Her insanın kafasında, çok fazla enerji, zaman ve dikkat harcadığı sürekli bir konuşma vardır. Bu konuşma uykudan uyanıp uykuya daldığınız andan itibaren devam eder.

Çalışırken, ders çalışırken, kitap okurken, TV izlerken, konuşurken, yürürken veya yemek yerken iç diyalog her zaman olur. İnsanların sürekli olarak değerlendirilmesi, neler olduğu hakkında yorum yapılması, insanlarla diyalogun planlanması ve analiz edilmesi söz konusudur.

Bu kendi kendine konuşma bir kartopu etkisi gibidir. Kendimizle konuşmaya ne kadar çok zaman harcarsak, iç diyaloğa o kadar bağlanırız. Duygular iç diyaloğa katılır ve içsel enerji, bu da yol açar olumsuz etki davranışı, karar verme ve bir kişinin genel performansı üzerinde.

Çoğu durumda, iç diyalog olumsuzdur ve olumsuz tutum ve davranışları pekiştirir. Çok az insan kendilerine ve olumlu iç diyaloga girme yeteneklerine yeterince inanmaktadır. Bu süreç ve olumlu iç diyaloğun etkisi, olumlu olumlamalara benzer hale gelir. Böyle bir ritimde sürekli düşünmek, sırayla bu kelimeleri ve düşünceleri algılayan bilinçaltını etkiler. Olumsuz iç diyalog olumsuz sonuçlara yol açarken, olumlu iç diyalog ise tam tersine olumlu sonuçlar doğurur.

Ve bu süreci kendi avantajınıza kullanabilirsiniz. Farkında olmadığınızda bile aktiftir. Ancak bunu anlar ve anlarsanız, iç diyaloğu lehinize yönetme fırsatını yakalarsınız. Bunu olumlu bir diyaloğa dönüştürebilirsiniz ve bu olduğunda, elinizde çok fazla güç olduğunu fark edersiniz.
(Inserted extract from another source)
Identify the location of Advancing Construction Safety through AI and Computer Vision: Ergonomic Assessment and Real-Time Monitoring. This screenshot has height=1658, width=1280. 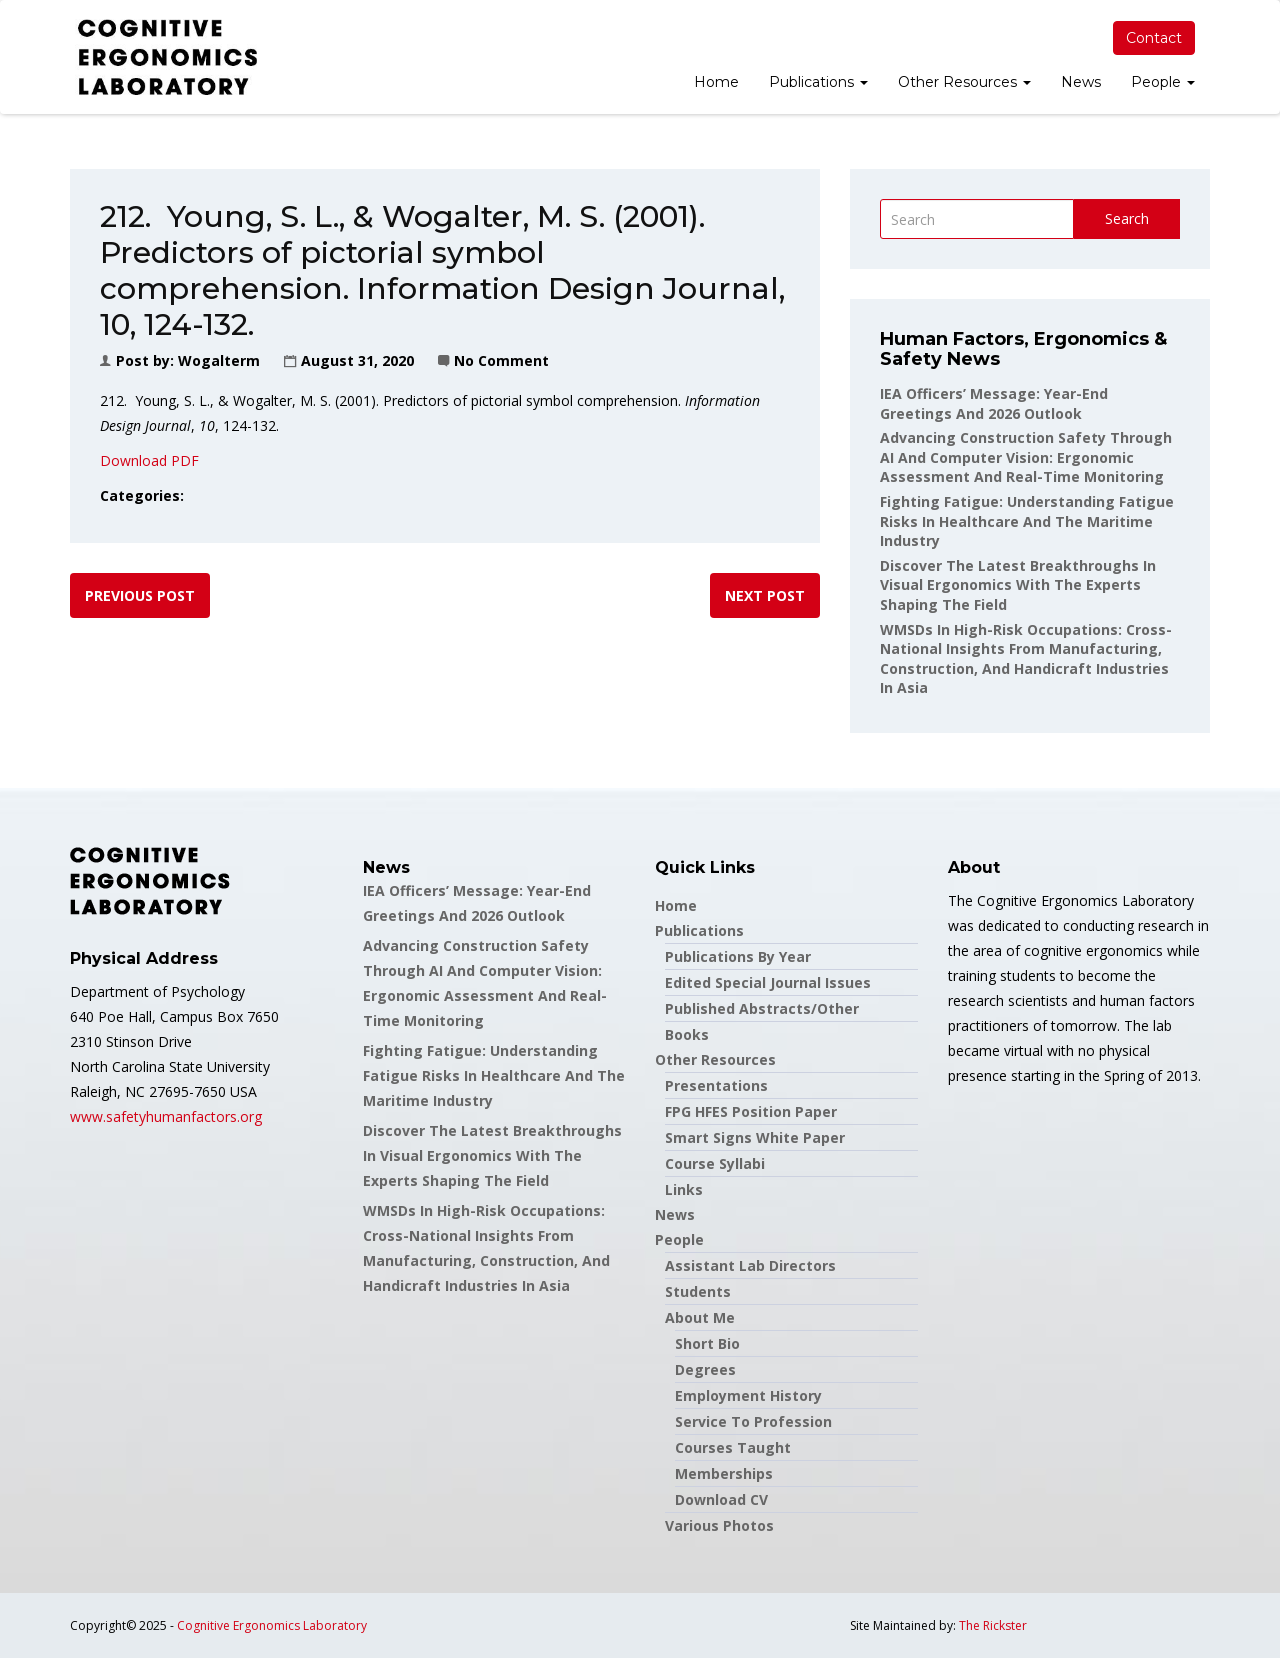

Aklınıza gelen düşüncelerin farkında olmaya çalışın. Birkaç dakika sonra bunu yaptığınızı unutsanız bile, kafanızda neler olup bittiğini sakince izleyin. Bu sırada fiziksel olarak bir şeyler yapıyor olsanız bile içsel diyalog devam eder, çünkü kendinizi düşüncelerden, içsel diyalogdan zihinsel olarak ayırmak o kadar kolay değildir.

Kafanızda neler olup bittiğine tekrar tekrar dikkat edin ve sonunda iç diyaloğun daha da hızlı farkına varabileceksiniz. İç gücü geliştirirken kafanızda neler olduğunu gözlemleyin.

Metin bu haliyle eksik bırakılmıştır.